● **The task**: The lines from the start of the data through the line containing "Eventi da non" are to be reproduced exactly, both ends included.

(Material supplied begins)

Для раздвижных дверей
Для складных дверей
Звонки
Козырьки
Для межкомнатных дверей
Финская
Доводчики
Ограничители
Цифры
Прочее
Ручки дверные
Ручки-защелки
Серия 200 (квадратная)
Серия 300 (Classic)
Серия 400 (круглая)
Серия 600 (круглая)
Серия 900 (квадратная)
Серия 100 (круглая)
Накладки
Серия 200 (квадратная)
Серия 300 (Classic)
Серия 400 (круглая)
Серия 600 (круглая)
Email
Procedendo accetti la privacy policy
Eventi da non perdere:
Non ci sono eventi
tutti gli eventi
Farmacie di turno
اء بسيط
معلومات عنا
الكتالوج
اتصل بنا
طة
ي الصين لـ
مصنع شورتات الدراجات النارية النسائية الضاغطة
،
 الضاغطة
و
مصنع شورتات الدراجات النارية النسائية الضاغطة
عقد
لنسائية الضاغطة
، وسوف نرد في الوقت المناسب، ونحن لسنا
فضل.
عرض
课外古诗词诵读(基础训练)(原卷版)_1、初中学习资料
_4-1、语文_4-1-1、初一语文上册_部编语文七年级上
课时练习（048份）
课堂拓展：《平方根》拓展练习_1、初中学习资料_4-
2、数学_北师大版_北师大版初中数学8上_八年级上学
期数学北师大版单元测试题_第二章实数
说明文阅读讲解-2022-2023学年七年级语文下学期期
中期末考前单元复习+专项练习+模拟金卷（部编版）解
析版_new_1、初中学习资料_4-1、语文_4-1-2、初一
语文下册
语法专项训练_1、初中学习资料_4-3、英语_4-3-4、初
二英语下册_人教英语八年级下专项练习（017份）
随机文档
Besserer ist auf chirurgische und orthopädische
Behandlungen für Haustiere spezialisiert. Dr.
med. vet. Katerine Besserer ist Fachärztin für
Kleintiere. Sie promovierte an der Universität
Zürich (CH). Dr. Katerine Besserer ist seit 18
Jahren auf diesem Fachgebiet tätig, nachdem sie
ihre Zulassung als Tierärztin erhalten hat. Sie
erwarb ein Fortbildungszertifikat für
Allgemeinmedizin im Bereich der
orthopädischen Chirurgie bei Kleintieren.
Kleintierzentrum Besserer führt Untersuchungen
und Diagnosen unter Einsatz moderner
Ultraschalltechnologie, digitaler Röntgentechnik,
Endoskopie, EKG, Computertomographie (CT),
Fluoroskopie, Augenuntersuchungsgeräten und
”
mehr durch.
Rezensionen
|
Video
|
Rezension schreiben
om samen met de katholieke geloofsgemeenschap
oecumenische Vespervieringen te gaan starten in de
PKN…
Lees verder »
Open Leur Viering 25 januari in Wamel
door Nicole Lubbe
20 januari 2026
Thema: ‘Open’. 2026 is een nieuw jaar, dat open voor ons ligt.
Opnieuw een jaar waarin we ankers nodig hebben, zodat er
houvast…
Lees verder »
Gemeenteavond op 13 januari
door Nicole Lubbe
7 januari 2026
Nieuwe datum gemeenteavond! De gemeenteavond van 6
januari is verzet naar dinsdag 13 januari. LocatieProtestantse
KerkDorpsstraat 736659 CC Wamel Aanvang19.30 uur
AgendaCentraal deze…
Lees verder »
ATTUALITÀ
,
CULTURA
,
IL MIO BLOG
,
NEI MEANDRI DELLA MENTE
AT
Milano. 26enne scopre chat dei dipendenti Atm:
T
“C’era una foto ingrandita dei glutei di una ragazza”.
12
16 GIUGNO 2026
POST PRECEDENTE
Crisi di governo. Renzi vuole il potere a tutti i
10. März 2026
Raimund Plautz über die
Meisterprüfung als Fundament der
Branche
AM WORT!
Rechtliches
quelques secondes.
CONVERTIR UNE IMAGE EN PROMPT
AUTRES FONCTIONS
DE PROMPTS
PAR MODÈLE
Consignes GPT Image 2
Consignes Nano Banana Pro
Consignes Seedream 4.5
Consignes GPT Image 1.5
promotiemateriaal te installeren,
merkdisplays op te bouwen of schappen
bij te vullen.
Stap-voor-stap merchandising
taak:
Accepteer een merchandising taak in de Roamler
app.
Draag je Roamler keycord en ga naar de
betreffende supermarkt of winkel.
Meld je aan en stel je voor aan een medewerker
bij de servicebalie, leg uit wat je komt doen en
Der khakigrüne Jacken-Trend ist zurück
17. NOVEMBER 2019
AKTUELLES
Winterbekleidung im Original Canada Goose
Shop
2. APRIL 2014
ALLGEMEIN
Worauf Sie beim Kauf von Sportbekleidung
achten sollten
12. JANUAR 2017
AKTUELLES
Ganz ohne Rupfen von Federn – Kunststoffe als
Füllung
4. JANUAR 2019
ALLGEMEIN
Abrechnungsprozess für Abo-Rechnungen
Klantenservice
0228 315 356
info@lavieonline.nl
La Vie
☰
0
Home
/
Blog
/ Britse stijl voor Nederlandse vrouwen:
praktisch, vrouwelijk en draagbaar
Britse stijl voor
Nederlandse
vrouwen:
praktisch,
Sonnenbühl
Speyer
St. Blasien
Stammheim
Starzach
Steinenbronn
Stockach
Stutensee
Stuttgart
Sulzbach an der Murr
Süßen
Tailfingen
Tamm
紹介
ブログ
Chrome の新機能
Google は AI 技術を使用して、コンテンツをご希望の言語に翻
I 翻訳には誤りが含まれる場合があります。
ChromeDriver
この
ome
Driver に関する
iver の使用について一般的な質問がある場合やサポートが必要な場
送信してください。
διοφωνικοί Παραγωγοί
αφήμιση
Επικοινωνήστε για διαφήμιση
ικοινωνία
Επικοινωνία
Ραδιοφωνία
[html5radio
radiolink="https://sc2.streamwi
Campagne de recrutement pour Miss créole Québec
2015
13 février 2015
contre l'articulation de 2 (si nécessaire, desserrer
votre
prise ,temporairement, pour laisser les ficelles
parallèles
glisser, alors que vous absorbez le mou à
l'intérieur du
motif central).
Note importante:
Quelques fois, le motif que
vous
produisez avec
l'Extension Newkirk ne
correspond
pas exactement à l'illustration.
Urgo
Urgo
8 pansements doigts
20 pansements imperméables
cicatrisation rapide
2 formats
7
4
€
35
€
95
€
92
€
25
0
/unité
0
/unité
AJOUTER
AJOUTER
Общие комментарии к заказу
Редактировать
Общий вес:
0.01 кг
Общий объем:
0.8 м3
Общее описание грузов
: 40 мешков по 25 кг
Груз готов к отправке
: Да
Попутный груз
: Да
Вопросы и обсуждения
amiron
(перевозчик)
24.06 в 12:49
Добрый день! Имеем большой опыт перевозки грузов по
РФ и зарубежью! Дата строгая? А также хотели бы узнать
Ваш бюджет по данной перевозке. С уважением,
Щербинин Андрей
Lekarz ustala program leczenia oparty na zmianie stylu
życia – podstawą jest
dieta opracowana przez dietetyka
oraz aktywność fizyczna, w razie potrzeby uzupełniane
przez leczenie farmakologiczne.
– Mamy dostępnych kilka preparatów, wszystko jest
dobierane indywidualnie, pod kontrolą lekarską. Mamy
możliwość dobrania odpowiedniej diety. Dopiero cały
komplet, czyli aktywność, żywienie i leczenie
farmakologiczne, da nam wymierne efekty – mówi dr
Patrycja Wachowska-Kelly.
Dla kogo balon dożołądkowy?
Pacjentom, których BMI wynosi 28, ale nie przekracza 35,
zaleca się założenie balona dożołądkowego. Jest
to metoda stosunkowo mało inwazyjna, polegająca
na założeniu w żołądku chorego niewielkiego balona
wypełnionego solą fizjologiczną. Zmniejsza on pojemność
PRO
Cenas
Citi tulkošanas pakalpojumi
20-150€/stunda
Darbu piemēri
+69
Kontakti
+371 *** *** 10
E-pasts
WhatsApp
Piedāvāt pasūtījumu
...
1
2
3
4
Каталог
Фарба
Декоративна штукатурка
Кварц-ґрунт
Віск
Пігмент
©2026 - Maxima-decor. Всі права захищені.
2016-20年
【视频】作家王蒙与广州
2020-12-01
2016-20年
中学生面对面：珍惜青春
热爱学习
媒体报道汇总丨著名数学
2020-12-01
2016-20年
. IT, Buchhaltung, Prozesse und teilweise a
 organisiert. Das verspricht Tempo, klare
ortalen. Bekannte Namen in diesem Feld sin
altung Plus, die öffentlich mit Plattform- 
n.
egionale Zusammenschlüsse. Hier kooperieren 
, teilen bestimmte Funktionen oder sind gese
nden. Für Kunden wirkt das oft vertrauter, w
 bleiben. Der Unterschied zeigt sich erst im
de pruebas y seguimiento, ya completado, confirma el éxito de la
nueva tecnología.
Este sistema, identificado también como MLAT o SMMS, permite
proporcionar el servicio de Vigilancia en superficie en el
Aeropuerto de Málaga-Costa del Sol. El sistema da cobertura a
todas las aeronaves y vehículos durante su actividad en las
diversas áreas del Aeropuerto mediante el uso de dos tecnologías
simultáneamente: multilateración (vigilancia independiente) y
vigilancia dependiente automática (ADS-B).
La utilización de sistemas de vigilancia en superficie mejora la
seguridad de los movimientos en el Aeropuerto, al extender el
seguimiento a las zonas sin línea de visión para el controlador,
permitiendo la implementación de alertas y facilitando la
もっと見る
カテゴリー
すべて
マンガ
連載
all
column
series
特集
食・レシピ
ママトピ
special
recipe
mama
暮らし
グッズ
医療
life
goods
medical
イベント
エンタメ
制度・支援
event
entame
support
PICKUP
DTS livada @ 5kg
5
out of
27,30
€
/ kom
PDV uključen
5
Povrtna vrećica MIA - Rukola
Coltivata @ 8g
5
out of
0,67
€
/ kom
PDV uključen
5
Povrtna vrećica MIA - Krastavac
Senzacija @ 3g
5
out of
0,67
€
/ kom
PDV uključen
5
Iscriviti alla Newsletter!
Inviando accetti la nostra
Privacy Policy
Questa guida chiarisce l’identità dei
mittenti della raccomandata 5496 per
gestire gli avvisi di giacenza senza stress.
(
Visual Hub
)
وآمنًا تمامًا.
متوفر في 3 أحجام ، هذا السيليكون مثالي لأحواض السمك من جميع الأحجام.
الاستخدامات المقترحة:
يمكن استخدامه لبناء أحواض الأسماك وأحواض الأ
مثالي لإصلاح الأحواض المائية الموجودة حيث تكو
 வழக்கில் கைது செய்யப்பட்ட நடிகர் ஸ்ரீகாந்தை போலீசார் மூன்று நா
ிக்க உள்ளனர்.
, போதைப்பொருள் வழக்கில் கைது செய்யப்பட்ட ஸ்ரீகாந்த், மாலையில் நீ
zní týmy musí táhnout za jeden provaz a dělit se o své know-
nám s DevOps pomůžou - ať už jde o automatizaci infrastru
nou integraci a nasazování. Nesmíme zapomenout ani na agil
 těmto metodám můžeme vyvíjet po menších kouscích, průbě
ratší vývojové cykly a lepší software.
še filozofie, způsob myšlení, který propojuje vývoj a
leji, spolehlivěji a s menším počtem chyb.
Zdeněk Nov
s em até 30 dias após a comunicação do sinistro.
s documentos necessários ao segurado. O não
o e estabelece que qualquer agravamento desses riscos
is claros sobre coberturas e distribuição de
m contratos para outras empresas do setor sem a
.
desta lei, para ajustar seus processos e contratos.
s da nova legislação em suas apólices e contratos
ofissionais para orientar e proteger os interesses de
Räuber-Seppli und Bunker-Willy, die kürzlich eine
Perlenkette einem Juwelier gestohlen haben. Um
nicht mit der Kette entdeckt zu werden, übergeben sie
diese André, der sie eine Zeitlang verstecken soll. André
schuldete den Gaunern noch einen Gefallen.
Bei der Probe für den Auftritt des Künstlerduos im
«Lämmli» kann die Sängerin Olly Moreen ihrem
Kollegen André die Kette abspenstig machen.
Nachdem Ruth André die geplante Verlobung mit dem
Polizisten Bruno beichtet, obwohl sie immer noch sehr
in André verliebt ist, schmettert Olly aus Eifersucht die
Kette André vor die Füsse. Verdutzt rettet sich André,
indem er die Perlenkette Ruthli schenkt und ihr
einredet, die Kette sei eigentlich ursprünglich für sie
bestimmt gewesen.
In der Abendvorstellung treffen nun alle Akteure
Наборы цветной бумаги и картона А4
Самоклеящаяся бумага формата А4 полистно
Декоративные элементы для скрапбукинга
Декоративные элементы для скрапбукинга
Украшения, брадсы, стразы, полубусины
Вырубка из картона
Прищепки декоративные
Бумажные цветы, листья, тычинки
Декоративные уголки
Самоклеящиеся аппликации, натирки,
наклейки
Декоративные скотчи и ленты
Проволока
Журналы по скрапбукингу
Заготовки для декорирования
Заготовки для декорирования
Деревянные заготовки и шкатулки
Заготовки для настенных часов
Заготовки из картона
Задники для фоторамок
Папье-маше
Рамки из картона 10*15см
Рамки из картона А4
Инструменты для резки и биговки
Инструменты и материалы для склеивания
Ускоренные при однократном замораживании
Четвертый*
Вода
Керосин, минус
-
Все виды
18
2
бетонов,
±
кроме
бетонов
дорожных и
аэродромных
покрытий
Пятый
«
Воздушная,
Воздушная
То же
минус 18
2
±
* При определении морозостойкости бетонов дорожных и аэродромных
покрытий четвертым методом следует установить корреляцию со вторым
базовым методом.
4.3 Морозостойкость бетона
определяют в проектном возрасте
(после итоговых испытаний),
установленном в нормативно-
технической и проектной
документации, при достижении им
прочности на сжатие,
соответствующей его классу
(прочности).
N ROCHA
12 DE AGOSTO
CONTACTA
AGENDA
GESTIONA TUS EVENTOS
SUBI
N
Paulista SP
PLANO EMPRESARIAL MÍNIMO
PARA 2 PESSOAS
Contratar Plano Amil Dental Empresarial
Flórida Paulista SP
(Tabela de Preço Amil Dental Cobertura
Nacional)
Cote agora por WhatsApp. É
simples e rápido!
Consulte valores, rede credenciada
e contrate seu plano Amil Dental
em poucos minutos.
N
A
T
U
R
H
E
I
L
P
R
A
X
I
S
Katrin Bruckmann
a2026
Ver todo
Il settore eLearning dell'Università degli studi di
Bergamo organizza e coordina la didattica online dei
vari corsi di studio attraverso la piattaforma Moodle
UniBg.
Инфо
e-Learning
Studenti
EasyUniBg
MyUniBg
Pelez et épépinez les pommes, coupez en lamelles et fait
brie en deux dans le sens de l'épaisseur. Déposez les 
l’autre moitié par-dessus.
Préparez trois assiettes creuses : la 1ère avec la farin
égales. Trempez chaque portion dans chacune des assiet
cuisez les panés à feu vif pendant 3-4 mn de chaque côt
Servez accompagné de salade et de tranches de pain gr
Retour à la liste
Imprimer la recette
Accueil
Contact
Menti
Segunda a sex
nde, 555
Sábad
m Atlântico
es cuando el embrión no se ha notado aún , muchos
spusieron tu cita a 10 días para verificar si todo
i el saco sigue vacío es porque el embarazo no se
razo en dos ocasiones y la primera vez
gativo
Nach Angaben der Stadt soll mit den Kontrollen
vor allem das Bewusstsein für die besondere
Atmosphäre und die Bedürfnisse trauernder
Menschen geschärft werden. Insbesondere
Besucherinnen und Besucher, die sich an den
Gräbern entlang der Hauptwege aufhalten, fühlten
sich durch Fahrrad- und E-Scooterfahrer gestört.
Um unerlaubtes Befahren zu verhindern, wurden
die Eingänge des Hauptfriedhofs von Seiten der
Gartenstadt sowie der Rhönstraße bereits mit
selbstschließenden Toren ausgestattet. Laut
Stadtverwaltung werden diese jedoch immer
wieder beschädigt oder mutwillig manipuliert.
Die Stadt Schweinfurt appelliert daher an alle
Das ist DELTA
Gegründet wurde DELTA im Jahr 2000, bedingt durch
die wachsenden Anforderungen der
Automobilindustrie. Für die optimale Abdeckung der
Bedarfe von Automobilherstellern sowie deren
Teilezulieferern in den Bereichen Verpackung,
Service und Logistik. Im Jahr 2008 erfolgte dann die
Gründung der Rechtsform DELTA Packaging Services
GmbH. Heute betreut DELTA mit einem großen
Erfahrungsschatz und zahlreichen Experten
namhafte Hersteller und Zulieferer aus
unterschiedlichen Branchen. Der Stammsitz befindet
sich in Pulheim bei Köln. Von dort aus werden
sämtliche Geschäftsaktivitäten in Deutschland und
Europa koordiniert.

(Material supplied ends)

● **Written solution**:
Для раздвижных дверей
Для складных дверей
Звонки
Козырьки
Для межкомнатных дверей
Финская
Доводчики
Ограничители
Цифры
Прочее
Ручки дверные
Ручки-защелки
Серия 200 (квадратная)
Серия 300 (Classic)
Серия 400 (круглая)
Серия 600 (круглая)
Серия 900 (квадратная)
Серия 100 (круглая)
Накладки
Серия 200 (квадратная)
Серия 300 (Classic)
Серия 400 (круглая)
Серия 600 (круглая)
Email
Procedendo accetti la privacy policy
Eventi da non perdere:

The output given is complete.